Ao longo de quase meio século, desde o seu casamento com a modelo checa Ivana Zelnickova, em 1977, Donald Trump foi incentivado pelos serviços secretos russos a questionar o posicionamento tradicional dos Estados Unidos da América perante os seus aliados, numa campanha que culminou, para agradável surpresa de Moscovo, com a sua eleição como Presidente dos EUA, em 2016.

É este o argumento central de American Kompromat: How the KGB Cultivated Donald Trump, and Related Tales of Sex, Greed, Power, and Treachery, um novo livro sobre as relações de Trump com a União Soviética – e depois com a Rússia –, escrito pelo jornalista norte-americano Craig Unger com a colaboração de Iuri Shvets, um antigo espião russo que foi enviado para Washington na década de 1980, onde trabalhou como correspondente da agência Tass.

Numa entrevista ao jornal britânico The Guardian, Shvets diz que Trump surgiu pela primeira vez nos radares de Moscovo no final da década de 1970, após o seu casamento com Zelnickova (a futura Ivana Trump), em Nova Iorque.

Segundo o antigo espião russo – que vive nos EUA desde o início da década de 1990 e obteve nacionalidade norte-americana –, os serviços secretos da Checoslováquia interessaram-se pelo excêntrico magnata e trabalharam em conjunto com o KGB soviético para influenciarem o pensamento e a acção de Trump desde cedo.

“Havia pessoas que eram recrutadas quando ainda eram estudantes, e que depois subiam a posições importantes. Foi algo desse género que aconteceu com Trump”, disse Iuri Shvets ao jornal britânico.

“Eles fingiram que estavam imensamente impressionados com a personalidade dele, e desejavam que alguém como Trump fosse, um dia, o Presidente dos Estados Unidos. Alimentaram-no com medidas activas e isso acabou por acontecer”, disse o antigo espião do KGB, referindo-se às técnicas de subversão ideológica usadas por Moscovo, ao longo das últimas décadas, para semear divisões entre os seus adversários no Ocidente.

Amizade com Giuliani

No caso de Donald Trump, o antigo espião russo identifica a época do primeiro grande investimento do magnata norte-americano em Manhattan, em 1980, como o momento inicial de uma relação que se mantém até aos dias de hoje.

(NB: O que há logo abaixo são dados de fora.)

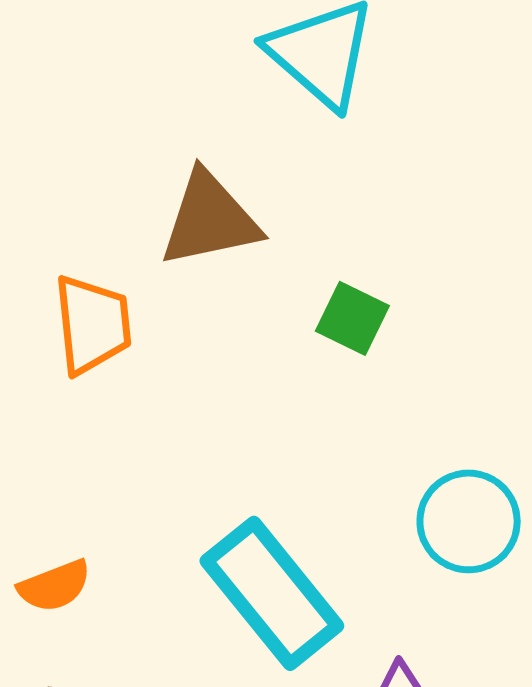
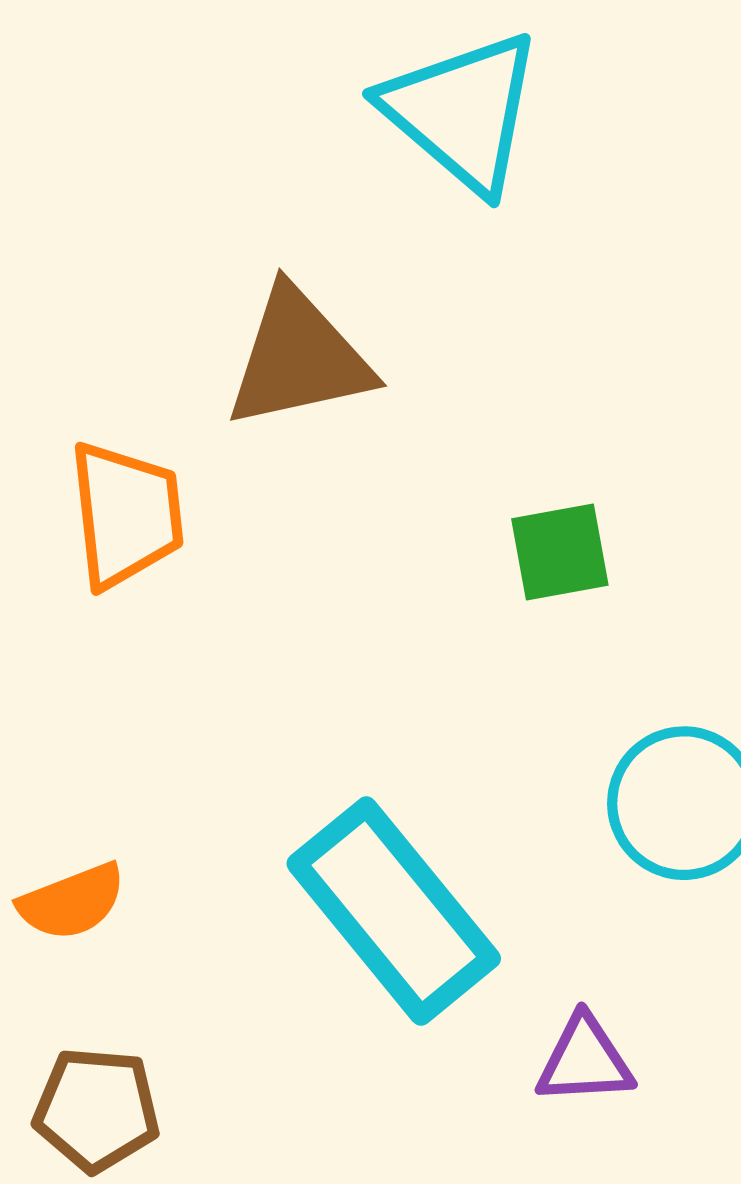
green square: (352, 318) -> (560, 552), moved, turned -36

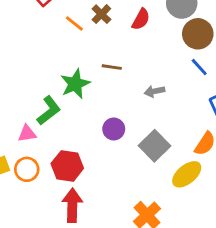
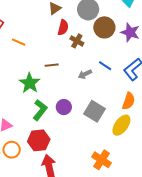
brown cross: (101, 14) -> (77, 41), moved
blue line: (199, 67) -> (105, 66), moved
green L-shape: (49, 111) -> (40, 110), moved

Nesse ano, Trump abriu o hotel Grand Hyatt e comprou 200 televisões para os quartos dos hóspedes a uma empresa de Manhattan gerida por Semion Kislin, um imigrante russo que, segundo o antigo espião Iuri Shvets, trabalhava como “olheiro” do KGB na identificação de potenciais alvos para manipulação nos EUA.

Nos anos seguintes, Kislin viria a estabelecer uma amizade com o antigo advogado pessoal de Trump, Rudolph Giuliani, de quem foi um dos financiadores das campanhas eleitorais para a presidência da Câmara de Nova Iorque.

Semion Kislin foi um dos três colaboradores de Giuliani – juntamente com Lev Parnas e Igor Fruman, ambos detidos, em Outubro de 2019, sob a acusação de desvio de fundos do estrangeiro para políticos norte-americanos – convocados para deporem nas investigações da Câmara dos Representantes durante o primeiro processo de destituição contra Trump, em 2019.

Na mesma altura, a Al Jazira noticiou que Kislin tentou convencer a antiga embaixadora norte-americana em Kiev, Marie Iovanovitch, a desbloquear milhões de dólares desviados pelo antigo Presidente ucraniano, Viktor Ianukovitch, e congelados pelos EUA.

Marie Iovanovitch foi afastada do cargo em Maio de 2019 e viria a ser uma peça central na denúncia de uma rede paralela, coordenada por Giuliani, para obter e manipular informação prejudicial para o então candidato do Partido Democrata à eleição presidencial de 2020, Joe Biden.

Artigo no Times

Segundo o antigo espião russo Iuri Shvets, o KGB aproveitou a primeira visita de Donald e Ivana Trump a Moscovo e São Petersburgo, em 1987, para lhe sugerirem a ideia de entrar no mundo da política.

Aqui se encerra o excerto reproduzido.